I think this could very well have been the episode that captured me. After all, we see Buffy as a cheerleader again - as she was in the movie. Up until this episode, I really couldn't see how the movie and the TV series connected and for me, that made the series a fraud, untrue to its roots. So yay! I guess I never really did understand how, with all her Slayerness and her LA background, she didn't qualify for the team. But then ... the cheer practice would really have gotten in the way of the hunting and slaying, which is of course the point of the show.
Yellow!! I love the stark contrast between the lighting in this episode to the previous two, which really do seem darker in comparison. Here there is light. And a lot of yellow. And Buffy and Willow and Xander trying to just hang out and be high school kids. Here we see a kind of standalone episode and the fact that the monster doesn't always lurk in the shadows, but is sometimes right there in the light, hiding behind smiles and cheers. I like that this is a sort of discrete episode, open and shut with the villain and with all returning to a somewhat upbeat, if slightly philosophical end.
This episode is the first of many to succeed it which act as comic relief to break up the ongoing, draining intensity of the enslaught of Evil and the fighting of the good fight. As a regular viewer, you need these to come back to the show after a particularly gruelling episode the week before. And my don't some of the episodes utterly rip your insides out. But Joss never ever lets comedy and lightheartedness and laughing into the face of despair be far away. And that's the utter drawcard of this show - never ever lose your sense of humour. No matter how bad it gets, if you have a quick quip, you're okay.

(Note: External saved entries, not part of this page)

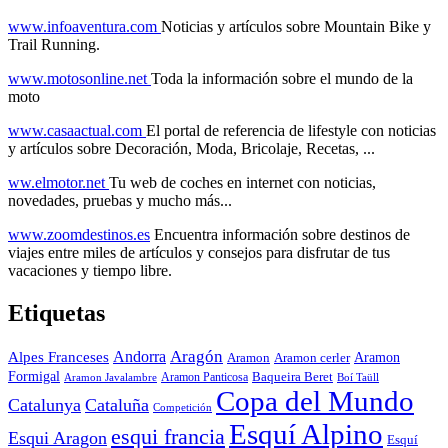
www.infoaventura.com
Noticias y artículos sobre Mountain Bike y
Trail Running.
www.motosonline.net
Toda la información sobre el mundo de la
moto
www.casaactual.com
El portal de referencia de lifestyle con noticias
y artículos sobre Decoración, Moda, Bricolaje, Recetas, ...
ww.elmotor.net
Tu web de coches en internet con noticias,
novedades, pruebas y mucho más...
www.zoomdestinos.es
Encuentra información sobre destinos de
viajes entre miles de artículos y consejos para disfrutar de tus
vacaciones y tiempo libre.
Etiquetas
Aragón
Andorra
Alpes Franceses
Aramon
Aramon
Aramon cerler
Formigal
Baqueira Beret
Aramon Javalambre
Aramon Panticosa
Boí Taüll
Copa del Mundo
Catalunya
Cataluña
Competición
Esquí Alpino
esqui francia
Esqui Aragon
Esquí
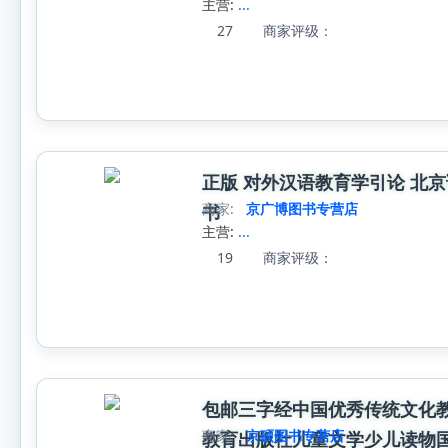
主营:
...
27
商家评级：
正版 对外汉语教育学引论 北
商家:
京广博图书专营店
书
主营:
...
19
商家评级：
包邮三字经中国优秀传统文化教
商家:
京硕图书专营店
教育出版社儿童文学少儿读物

This episode sets up a lot of our ensemble cast in a way that the two earlier episodes didn't necessarily nail. We see Cordelia in full flight. We see other elements of school life. We see Buffy's contempt for Giles' authority. We see future keepers of Buffy's secret. We see the rapport between Buffy, Xander and Willow, before things get too multilayered in meaning and we see glimpses of the foundations of their friendship upon which they will all draw in the seven (eight!) seasons to come. And most of all, here, in the third episode of it all, we see key elements laid down that will be vital plot points in episodes far far ahead.
The writing of this show and the loose ends that are so carelessly thrown out and then so carefully picked up just when you have forgotten them make this whole series a thrill to watch unfold.
Yep, even if there hadn't been that "Macho macho man .. I want to be .. a macho man" scene, I would have fallen just as hard and just as deep into this love affair as I did.